| Task requirements |
Using the listing below, select the lines with the word "vsego" and copy them.

| Dataset |

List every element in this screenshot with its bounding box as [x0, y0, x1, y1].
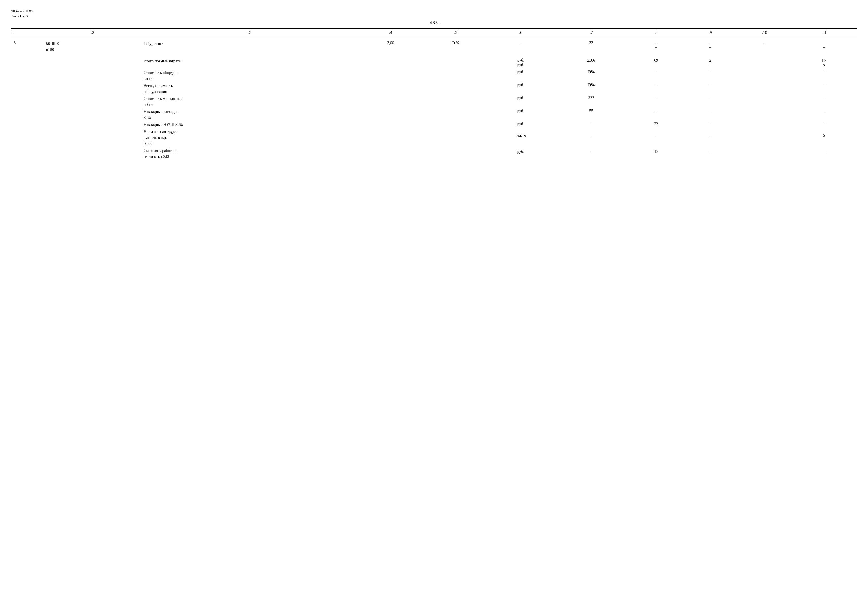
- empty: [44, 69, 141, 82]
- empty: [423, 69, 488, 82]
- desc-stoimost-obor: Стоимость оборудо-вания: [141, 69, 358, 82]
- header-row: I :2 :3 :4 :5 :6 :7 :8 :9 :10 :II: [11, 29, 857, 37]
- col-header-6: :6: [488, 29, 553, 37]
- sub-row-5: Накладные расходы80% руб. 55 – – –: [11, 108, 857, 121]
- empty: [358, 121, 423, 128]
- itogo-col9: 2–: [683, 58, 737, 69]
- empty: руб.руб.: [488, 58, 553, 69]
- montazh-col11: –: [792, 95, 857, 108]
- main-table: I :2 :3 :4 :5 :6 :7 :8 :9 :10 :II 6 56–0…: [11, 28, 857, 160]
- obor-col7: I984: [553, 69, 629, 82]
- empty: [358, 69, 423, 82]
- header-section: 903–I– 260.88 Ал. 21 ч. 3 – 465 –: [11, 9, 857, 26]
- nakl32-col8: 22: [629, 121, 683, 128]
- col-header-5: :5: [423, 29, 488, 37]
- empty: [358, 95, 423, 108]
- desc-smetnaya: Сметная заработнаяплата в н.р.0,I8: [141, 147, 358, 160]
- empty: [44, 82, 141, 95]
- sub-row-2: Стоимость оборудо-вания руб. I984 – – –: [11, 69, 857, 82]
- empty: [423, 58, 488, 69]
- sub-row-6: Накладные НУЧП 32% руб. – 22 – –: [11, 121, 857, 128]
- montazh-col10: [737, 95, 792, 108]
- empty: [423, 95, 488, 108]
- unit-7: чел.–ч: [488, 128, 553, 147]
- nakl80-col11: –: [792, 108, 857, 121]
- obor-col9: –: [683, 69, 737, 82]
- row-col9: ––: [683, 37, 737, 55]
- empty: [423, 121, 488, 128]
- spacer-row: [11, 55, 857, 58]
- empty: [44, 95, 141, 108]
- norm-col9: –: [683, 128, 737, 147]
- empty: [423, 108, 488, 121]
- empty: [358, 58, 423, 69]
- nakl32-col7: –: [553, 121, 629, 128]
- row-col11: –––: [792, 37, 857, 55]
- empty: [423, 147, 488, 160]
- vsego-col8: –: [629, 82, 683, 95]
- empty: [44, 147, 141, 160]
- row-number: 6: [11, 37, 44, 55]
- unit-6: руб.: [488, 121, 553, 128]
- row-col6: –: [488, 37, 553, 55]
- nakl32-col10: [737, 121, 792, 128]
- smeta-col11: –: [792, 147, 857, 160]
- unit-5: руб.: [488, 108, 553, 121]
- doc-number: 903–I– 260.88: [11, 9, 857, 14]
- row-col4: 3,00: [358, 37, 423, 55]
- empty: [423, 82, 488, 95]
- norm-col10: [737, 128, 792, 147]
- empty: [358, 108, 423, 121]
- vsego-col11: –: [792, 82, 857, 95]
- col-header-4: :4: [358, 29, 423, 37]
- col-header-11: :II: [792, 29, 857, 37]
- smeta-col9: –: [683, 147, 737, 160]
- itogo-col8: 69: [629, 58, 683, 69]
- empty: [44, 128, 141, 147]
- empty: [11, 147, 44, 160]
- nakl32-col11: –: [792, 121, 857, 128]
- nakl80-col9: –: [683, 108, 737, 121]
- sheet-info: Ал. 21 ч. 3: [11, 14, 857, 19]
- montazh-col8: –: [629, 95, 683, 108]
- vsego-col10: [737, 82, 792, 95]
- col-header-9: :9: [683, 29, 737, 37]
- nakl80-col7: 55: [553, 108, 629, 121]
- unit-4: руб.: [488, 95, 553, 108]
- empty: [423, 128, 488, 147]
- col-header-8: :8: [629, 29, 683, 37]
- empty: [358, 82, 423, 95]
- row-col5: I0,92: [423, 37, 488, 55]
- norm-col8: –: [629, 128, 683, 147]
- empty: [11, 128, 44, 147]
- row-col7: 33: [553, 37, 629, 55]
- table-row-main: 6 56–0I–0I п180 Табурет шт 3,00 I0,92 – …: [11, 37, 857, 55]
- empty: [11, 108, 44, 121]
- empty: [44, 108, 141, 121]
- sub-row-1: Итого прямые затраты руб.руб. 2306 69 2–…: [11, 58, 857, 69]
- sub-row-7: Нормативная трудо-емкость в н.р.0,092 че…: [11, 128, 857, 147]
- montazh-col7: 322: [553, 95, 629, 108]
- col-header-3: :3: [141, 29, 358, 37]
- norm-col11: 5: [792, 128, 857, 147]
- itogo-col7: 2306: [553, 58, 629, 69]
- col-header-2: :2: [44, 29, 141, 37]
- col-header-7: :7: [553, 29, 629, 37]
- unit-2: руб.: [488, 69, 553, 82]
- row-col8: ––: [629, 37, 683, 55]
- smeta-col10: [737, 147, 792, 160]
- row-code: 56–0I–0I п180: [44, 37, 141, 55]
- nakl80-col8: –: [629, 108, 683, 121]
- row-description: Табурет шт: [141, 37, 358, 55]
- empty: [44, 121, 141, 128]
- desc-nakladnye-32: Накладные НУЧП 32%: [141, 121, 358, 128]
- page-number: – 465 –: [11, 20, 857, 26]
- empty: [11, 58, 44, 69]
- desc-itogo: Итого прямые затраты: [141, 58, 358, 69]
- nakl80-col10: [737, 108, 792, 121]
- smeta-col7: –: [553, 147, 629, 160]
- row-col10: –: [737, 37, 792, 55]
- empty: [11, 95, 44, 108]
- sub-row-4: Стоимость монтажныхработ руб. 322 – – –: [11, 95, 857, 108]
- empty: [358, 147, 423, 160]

...

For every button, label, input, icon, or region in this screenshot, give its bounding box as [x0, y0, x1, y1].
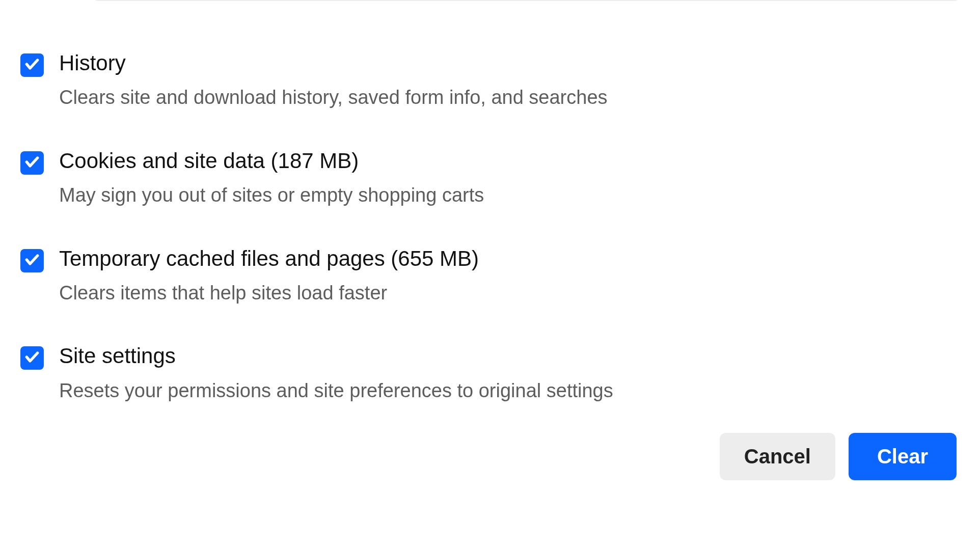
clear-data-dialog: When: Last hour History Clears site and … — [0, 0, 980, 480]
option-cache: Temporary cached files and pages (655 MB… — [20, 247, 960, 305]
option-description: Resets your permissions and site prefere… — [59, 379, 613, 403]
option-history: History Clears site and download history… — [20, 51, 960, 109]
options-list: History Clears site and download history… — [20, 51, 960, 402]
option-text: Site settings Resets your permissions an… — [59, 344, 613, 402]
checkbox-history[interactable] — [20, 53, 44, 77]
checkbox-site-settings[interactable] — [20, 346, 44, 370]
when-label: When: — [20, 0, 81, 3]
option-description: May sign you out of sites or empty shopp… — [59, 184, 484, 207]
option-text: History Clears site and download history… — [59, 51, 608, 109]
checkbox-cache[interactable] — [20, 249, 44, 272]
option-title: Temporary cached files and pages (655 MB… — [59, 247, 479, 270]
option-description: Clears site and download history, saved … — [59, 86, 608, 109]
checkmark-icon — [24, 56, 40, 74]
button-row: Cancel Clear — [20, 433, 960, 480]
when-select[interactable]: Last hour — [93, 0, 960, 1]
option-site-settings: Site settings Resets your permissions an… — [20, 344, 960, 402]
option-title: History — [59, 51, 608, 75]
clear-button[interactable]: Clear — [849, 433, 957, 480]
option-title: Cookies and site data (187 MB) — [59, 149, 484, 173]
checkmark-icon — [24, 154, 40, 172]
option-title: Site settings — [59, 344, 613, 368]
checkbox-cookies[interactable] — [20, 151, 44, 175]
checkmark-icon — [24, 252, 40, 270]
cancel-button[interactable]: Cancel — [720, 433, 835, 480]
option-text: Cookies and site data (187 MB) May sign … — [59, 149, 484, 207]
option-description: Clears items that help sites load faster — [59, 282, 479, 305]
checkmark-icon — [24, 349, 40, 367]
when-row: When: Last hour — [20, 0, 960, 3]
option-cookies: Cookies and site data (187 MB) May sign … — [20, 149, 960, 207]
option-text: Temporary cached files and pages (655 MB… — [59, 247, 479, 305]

| Result of the exercise |
- vsego-col8: –: [629, 82, 683, 95]
- vsego-col11: –: [792, 82, 857, 95]
- vsego-col10: [737, 82, 792, 95]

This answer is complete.